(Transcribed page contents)
<<<<

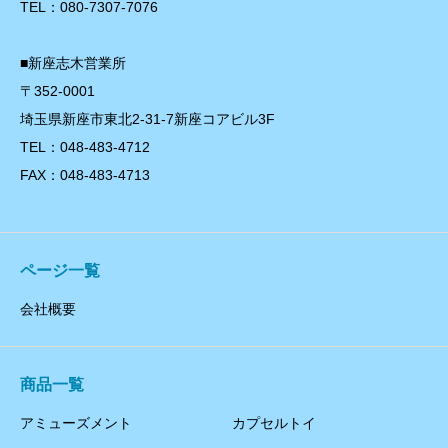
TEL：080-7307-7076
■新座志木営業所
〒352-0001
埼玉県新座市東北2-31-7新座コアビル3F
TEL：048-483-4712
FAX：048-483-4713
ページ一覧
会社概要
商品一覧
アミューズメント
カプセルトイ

>>>>

**Exercise details**
The records above need to be copied exactly, though not their pictures.

**Answer**
TEL：080-7307-7076
■新座志木営業所
〒352-0001
埼玉県新座市東北2-31-7新座コアビル3F
TEL：048-483-4712
FAX：048-483-4713
ページ一覧
会社概要
商品一覧
アミューズメント
カプセルトイ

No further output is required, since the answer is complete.